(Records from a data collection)
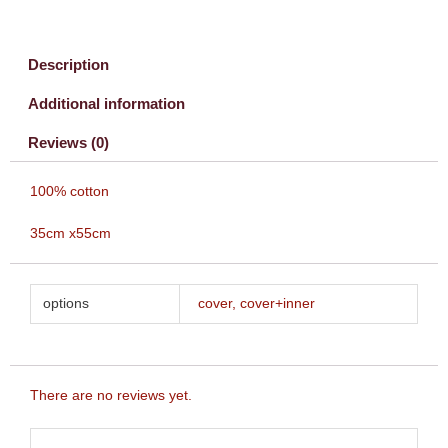
Description
Additional information
Reviews (0)
100% cotton
35cm x55cm
options
cover, cover+inner
There are no reviews yet.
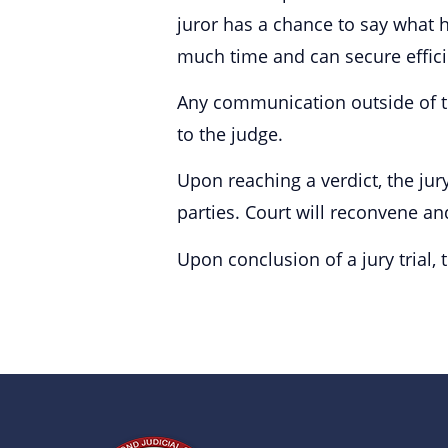
juror has a chance to say what 
much time and can secure efficie
Any communication outside of the
to the judge.
Upon reaching a verdict, the jury
parties. Court will reconvene and 
Upon conclusion of a jury trial, 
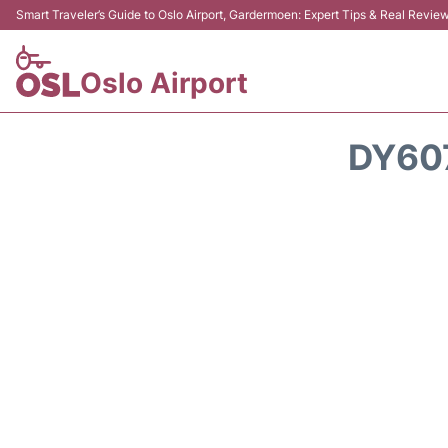
Smart Traveler’s Guide to Oslo Airport, Gardermoen: Expert Tips & Real Revie
Oslo Airport
DY60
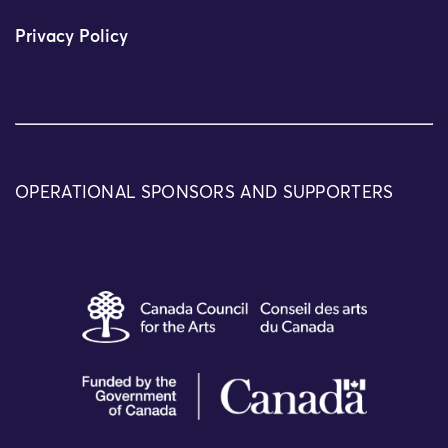
Privacy Policy
OPERATIONAL SPONSORS AND SUPPORTERS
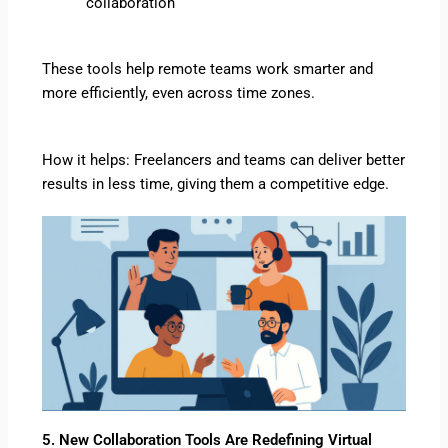
collaboration
These tools help remote teams work smarter and
more efficiently, even across time zones.
How it helps: Freelancers and teams can deliver better
results in less time, giving them a competitive edge.
5. New Collaboration Tools Are Redefining Virtual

[EXERCISE DESCRIPTION]
The word "Upon" occurs in some lines of the data above; report how many such lines there are, with no other words.

[RESULT OF THIS EXERCISE]
2